刀剣乱舞/Manus in manu~手に手をとって~
第49章 刀剣男士の苦悩と決断
「お、珍しく会話に参加してる!裏切り役、お疲れさまでした〜!」
その一言に広間がどっと笑いに包まれた。
「……茶化すな」
ぶっきらぼうに返しながらも、大倶利伽羅さんは盃を拒まず静かに口をつける。不機嫌そうな顔のまま、それでも場の空気を壊さない程度にはちゃんとこの宴に身を置いている。

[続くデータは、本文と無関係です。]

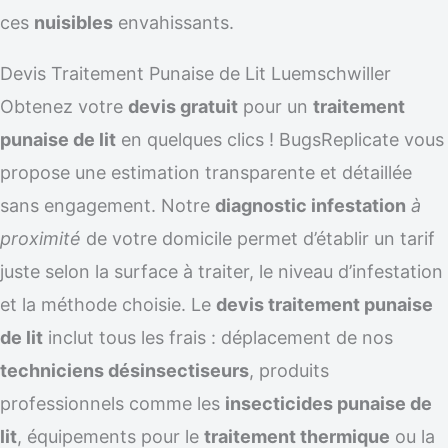
ces
nuisibles
envahissants.
Devis Traitement Punaise de Lit Luemschwiller
Obtenez votre
devis gratuit
pour un
traitement
punaise de lit
en quelques clics ! BugsReplicate vous
propose une estimation transparente et détaillée
sans engagement. Notre
diagnostic infestation
à
proximité
de votre domicile permet d’établir un tarif
juste selon la surface à traiter, le niveau d’infestation
et la méthode choisie. Le
devis traitement punaise
de lit
inclut tous les frais : déplacement de nos
techniciens désinsectiseurs
, produits
professionnels comme les
insecticides punaise de
lit
, équipements pour le
traitement thermique
ou la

――大倶利伽羅さんもまた、独りで背負ってくれていたんだ。
賑やかな笑い声の中で、そう思いながら私はそっとコップを持ち上げると、いつの間にか私の傍に来ていた次郎ちゃんがどん、と音を立てて一升瓶を置いた。
「いやぁ〜、主もお疲れさんだったねぇ」
そう言いながら、私のコップにドボドボと日本酒を入れている。
「え、ちょっと次郎ちゃん、私日本酒無理だよっ」
「まあまあ今日くらいいいじゃないのさ〜!主も一緒にじゃんじゃん飲むよ〜!」
次郎ちゃんは笑いながら私の肩に腕を回して、私を抱き寄せるようにしてきた。その距離感に驚きを隠せない。